Or, more specifically, has disintermediation broken the business model?
Ever since the invention of compact cassettes in the 1960s and the arrival of the Walkman in the 1970s, pundits have been predicting the end of the music business (remember those “Home Taping Is Killing Music” campaign logos of the 1980s?) – a theory that look set to come true in the 1990s with the launch of mp3 players and peer-to-peer file sharing. Yet, rather like Mark Twain, the death of the record industry appears to be greatly exaggerated.
Most debate about the demise of the music industry is predicated on the impact of technology that facilitates music piracy, whereas in reality the business model has been broken as a consequence of digital disintermediation.
For most of its history, the recording industry was a model of vertical integration. The major record labels owned the content, the means of production (recording and manufacture), the publishing and licensing activities, the distribution channels – and in some cases, they even manufactured the hardware, owned the retail stores and promoted live concerts.

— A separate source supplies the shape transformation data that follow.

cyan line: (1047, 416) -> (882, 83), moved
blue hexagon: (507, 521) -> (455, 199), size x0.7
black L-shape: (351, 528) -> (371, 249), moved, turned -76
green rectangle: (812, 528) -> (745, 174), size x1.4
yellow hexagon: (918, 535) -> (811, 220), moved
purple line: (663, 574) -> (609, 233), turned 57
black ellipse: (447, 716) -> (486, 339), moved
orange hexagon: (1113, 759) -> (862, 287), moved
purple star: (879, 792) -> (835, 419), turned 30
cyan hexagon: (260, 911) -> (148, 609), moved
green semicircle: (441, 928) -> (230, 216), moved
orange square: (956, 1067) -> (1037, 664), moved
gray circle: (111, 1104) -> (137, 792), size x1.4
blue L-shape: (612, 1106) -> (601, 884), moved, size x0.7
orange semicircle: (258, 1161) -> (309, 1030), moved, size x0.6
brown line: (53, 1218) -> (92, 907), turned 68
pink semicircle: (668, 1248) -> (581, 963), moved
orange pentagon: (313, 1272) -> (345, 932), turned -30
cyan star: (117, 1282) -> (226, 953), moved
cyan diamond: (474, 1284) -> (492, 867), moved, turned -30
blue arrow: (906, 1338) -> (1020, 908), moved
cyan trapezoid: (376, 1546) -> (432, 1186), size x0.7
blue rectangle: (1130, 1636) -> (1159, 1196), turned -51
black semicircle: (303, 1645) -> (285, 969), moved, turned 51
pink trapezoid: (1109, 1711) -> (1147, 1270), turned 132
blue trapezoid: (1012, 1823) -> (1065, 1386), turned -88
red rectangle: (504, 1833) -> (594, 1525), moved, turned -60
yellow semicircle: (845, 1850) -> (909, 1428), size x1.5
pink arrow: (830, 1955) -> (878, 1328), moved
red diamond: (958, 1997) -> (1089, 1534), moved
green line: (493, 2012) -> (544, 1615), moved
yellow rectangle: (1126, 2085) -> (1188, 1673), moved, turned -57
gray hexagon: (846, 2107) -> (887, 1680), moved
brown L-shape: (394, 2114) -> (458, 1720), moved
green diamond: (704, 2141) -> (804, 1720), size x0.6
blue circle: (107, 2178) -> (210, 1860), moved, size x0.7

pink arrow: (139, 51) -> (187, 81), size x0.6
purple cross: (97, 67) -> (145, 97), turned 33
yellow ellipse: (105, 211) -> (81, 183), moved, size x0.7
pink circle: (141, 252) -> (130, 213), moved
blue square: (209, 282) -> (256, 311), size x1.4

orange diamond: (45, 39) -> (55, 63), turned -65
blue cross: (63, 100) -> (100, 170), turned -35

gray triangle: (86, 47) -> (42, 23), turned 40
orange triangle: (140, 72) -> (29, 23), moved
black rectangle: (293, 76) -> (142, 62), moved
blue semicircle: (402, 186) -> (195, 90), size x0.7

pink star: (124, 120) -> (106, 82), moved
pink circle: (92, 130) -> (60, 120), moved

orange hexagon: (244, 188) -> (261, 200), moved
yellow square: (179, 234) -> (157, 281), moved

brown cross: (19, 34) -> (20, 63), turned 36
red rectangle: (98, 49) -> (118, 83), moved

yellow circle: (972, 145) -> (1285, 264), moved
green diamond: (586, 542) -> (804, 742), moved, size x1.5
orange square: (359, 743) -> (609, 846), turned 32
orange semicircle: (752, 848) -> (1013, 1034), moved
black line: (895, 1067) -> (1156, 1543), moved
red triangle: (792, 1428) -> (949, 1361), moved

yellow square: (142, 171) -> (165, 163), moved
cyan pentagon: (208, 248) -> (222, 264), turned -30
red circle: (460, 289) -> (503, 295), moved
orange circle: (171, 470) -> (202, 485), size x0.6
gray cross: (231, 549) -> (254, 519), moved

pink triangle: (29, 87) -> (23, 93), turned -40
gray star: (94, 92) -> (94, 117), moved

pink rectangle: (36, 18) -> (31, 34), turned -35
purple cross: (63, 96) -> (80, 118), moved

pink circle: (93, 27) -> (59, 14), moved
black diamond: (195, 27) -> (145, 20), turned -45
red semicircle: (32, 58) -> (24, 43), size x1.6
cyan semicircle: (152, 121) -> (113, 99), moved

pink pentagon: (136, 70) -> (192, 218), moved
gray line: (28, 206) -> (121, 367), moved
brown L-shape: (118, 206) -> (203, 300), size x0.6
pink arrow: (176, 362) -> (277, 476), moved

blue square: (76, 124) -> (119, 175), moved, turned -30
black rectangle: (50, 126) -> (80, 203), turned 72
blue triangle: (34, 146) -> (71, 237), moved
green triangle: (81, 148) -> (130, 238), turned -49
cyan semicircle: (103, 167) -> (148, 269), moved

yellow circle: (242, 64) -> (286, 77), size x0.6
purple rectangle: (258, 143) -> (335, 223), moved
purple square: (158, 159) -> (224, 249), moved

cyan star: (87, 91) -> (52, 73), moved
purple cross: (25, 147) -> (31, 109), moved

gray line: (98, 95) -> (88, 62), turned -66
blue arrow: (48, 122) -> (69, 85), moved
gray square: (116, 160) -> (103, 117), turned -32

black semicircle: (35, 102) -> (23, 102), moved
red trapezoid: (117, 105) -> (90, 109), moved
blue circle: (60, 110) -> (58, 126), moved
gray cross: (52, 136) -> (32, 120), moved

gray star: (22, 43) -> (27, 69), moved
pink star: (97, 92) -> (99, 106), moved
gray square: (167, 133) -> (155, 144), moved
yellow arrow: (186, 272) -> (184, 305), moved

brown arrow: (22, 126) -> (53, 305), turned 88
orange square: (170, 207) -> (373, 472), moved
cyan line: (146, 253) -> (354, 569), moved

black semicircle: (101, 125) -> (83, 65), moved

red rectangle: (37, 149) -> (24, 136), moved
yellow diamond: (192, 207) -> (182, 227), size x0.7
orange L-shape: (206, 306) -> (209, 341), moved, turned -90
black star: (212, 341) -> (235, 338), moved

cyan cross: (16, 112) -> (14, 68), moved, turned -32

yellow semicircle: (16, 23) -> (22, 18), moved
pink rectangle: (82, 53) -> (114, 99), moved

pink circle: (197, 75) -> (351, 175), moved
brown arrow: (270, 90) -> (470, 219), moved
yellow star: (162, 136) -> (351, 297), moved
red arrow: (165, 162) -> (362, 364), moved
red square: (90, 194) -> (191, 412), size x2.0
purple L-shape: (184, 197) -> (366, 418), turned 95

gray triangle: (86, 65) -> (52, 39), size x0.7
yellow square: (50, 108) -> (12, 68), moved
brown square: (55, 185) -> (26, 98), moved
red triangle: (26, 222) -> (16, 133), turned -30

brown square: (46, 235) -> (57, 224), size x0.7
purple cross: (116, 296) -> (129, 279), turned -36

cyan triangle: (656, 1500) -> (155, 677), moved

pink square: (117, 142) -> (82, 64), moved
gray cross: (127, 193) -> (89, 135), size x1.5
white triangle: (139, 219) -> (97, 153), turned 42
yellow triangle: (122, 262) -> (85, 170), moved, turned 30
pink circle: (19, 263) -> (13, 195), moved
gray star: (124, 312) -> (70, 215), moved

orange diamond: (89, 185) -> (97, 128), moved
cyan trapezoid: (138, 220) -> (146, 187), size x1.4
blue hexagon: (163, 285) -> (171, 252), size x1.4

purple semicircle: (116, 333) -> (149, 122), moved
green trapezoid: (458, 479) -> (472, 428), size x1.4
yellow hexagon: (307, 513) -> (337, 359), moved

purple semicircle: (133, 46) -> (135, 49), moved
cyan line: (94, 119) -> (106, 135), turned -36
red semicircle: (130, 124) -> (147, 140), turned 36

The 1970s began a rapid process of horizontal integration, as the major record labels merged with one another at such a rate that by the late 1990s there were really only four global companies – Sony, Warner, Universal and EMI. At various times, each of these companies has also been affiliated to substantial film, electronics and publishing interests – further proof of the vertical and horizontal integration.
The “Big Four” have now been reduced to just three with the sale of EMI to Universal. European Union Competition rules resulted in parts of the EMI group of labels being divested to Warner, and the music publishing division being sold to Sony/ATV Music Publishing.
EMI was probably the epitome of vertical integration – but over the years, it was forced to sell or close assets like its UK manufacturing plant and the HMV retail chain, and came close to selling off London’s Abbey Road Studios (a decision that was reversed following public outcry and reinforced by a heritage listing). Some observers blame poor business decisions and weak digital strategies for EMI’s demise, but I would argue that the highly integrated model has been found wanting, and EMI was a dinosaur that could no longer survive in its current form. For example, despite some errors of judgement (such as putting “Copy Control” software on their CD’s which affected their ability to play on personal computers), in many ways EMI was something of a pioneer in digital music – being one of the first major labels to remove DRM from its downloads, and licensing its content for streaming services.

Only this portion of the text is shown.